Eu não estou sozinho em minha desconfiança. No grupo Porto Alegre de Antigamente, do Facebook (disponível em https://abre.ai/n8g0 ) encontro dezenas de manifestações de cidadãos desapontados com o incêndio. Nas redes de WhatsApp uma amiga faz uma pergunta que ainda não foi respondida pelas autoridades quanto a fachada: não bastava escorar? Lembro que há um prédio muito maior, próximo à Casa de Cultura, praticamente todo escorado; o que sobrou do prédio incendiado era muito menor, reforçando seu argumento. O parecer pela derrubada da fachada não foi precipitado? Poderia se dizer que eram prédios isolados, mas eles se relacionam com o chalé e o mercado, nas proximidades, ao contrário dos prédios modernos ao seu redor. Em termos de história, quem mereceria estar ali? Ou é como o poema de Brecht, “É preciso agir”, em sua versão patrimonialista: “primeiro foram os casarões do entorno da praça que foram derrubados e não fizemos nada para sua preservação”, “depois foram outros e mais outros e agora são esses dois pelos quais também nada fizemos para proteger”. Para mim chegará o dia em que nossas grandes referências, o mercado, a prefeitura, desaparecerão. Não porque sejam demolidos, mas por acontecerá com eles algo que me assusta ainda mais, a possibilidade de que os prédios remanescentes da história de Porto Alegre não sejam vítimas de incêndios que privilegiam uns; que sequer sejam destruídos porque eles ainda constam das listas de preservação patrimonial: isso ainda é fácil demais. Há formas superiores de destruir essa memória, basta ressignificar nosso patrimônio em direção ao capital: hoje preveem-se museus no antigo prédio da prefeitura, mas quem sabe amanhã uma parceria público-privada não instale ali grifes famosas como já há nos shoppings? Nesses momentos, os patrimônios perderão seu sentido pela morte do signo que representam na memória afetiva de seus cidadãos. Qual a razão disso tudo?

A polícia da memória

Para responder essa pergunta, é preciso se colocar no lugar da protagonista anônima de A polícia da memória (Estação Liberdade, 2023), de Yoko Ogawa. Assim como ela está sob domínio de um sistema político opressor, nós estamos sob controle de uma estrutura econômica semelhante, em que incorporadoras acham que, porque podem construir a cidade, também a podem destruir.

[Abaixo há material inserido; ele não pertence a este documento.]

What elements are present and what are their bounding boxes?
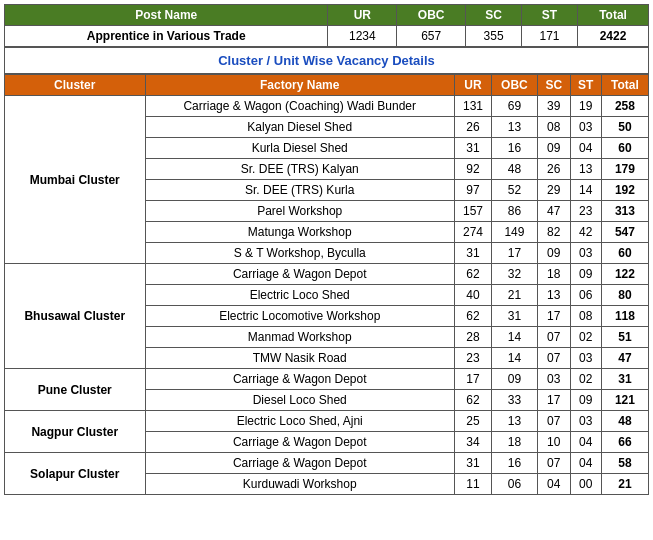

Ambos os sistemas têm a mesma característica, estão empenhados em destruir e apagar a memória, detalhe por detalhe. Se no romance ninguém tem nome e todos acordam sem saber o que é um chapéu ou uma rosa, também nós em Porto Alegre não sabemos a história dos prédios que desaparecem porque esse esquecimento é do interesse daqueles que querem abrir espaço para novos empreendimentos. Em ambos, seja por interesse dos políticos ou desejo de incorporadores, todos os objetos de memória têm o mesmo destino: serem incinerados pelo fogo. O que o fogo faz em ambos é obrigar a esquecer. Quem se lembra dos prédios antigos ao lado dos que incendiaram e que também desapareceram?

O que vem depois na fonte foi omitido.